Fr. Rozansky recalls the episode that saw Cardinal Hummes turning to Bergoglio during the conclave and saying: “remember the poor when you are Pope”. But regardless of that – Fr. Rozanky points out – “his way, his manner, during his first public statements, showed why he chose the name”. And he points out: “Francis is very popular because of the way he always “grabs the bull by the horn” in many ways; he was always very willing to say what the truth of the matter was”. So for me – says Fr Rozansky – “from the beginning that was part of the reason he chose the name. Little by little the other details are coming out like the issue of how we treat poor people, of what’s happening in their lives – or people in general for that matter – the whole pastoral approach of who we are and what we do, the whole ecological issue - environmental justice”.

Fr. Rozansky points out that next year is the 35th anniversary of Francis being named patron of ecology “so what we are trying to do is prepare a reading of what that means for today, because obviously Francis wasn’t an ecologist or an environmentalist, but at the same time he loved creation because that spoke of God’s hand, and it seems to me that is the approach that Pope Francis is taking”. Father Rozansky also speaks of his happiness with the way the Pope “is living up to the name, getting people involved and working on a lot of the issues that for us, Franciscans, are important, and were important to him when he was in Argentina”.

How are Franciscans looking forward to the visit?

“Obviously for us Assisi and its environs are important. But for many different reasons: many people see Assisi as a place of pilgrimage and it depends a lot on how we understand pilgrimage. I’m hoping – just as he did not long ago when he went to visit a center for refugees in Rome, he had some very pointed things to say to religious in general, he asked “what are you doing with your empty convents” he said “you shouldn’t be turning them into hotels” – for me that was great because we had just been doing a reflection on the ethical use of resources. So I think, getting back to Assisi, he could really throw a challenge to us, I hope he does…(…) because it could be for nostalgic reasons that you want to go places like the “carcere” or walk in the steps of St. Francis, but it seems to me we need to retrieve the meaning of those places, what they meant for Francis and what they meant for his life. So for me: when I see the Pope going to Assisi, I hope he will be like his namesake, what he does will challenge us to think more about the gospel, the gospel values and what we are called to do… you need to see and you need to act…”.

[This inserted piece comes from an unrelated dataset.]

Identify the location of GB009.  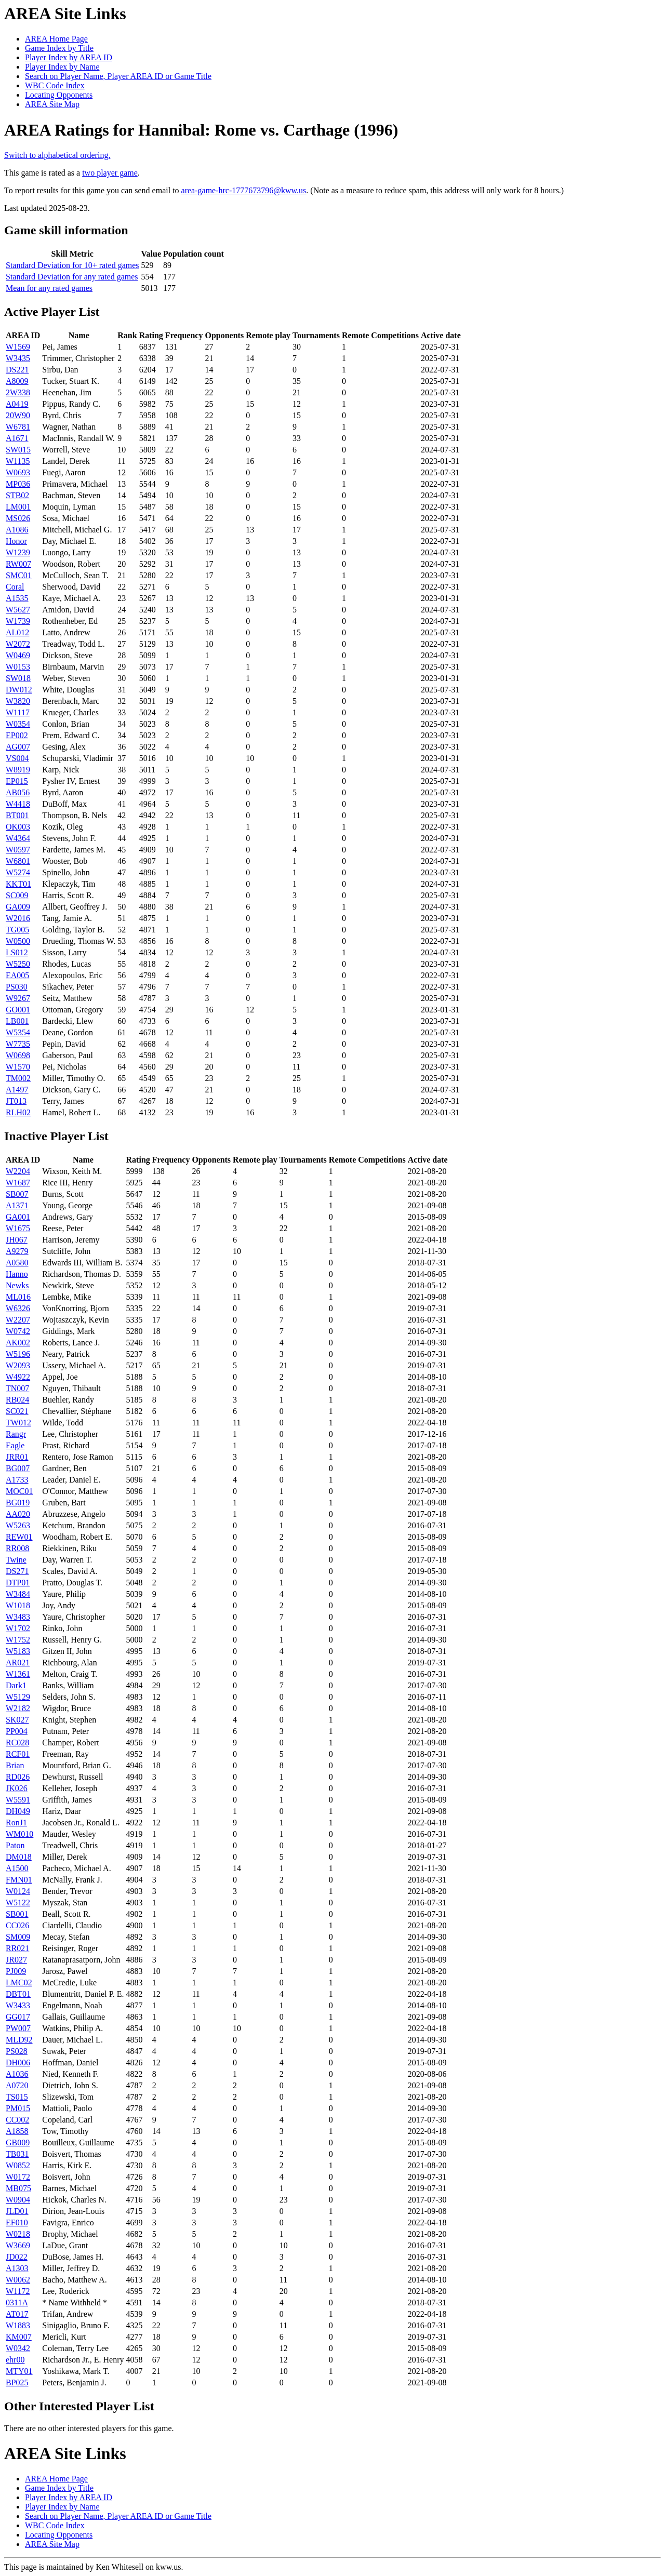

“For me, looking to Assisi and to what the Pope will be doing there, I would really like this to be a moment for us to step back and say: “how well are we living the values that we proclaim, our vows, etc., because they are really a call to know the world that we live in and take up the challenges that we see around us today”.

And Father Rozansky continues: “What is it about Francis that after 800 years he is still so popular?” Speaking of a reflection on the subject he was asked to do a while ago, Father Rozansky reveals “I came up with the three “P”s: that he was Polite, he was Persistent and he was Practical. Polite – you could use courteous too; persistence: Francis didn’t give up on things; most of all he was practical: concrete – when God told him “you have to change your life, Francis left his house, left his city and embraced the lepers, literally! When he was praying before the crucifix of St. Damiano and he heard God tell him to rebuild his Church, Francis went out and got building materials and began by repairing the Portiuncula Chapel. And again, in his testament he talks about the Lord telling him to use the greeting of peace: “May the peace of the Lord be with you”. He does and he tells his brothers to do the same thing. And he really goes out, talks to people about the need for peace: Francis address the issue in concrete ways. (…) He was saying: “I know the conflict that you face in your life, we have it in all levels of our society and I challenge you to change that, to live in a different way so that you can find ways to be peaceful”.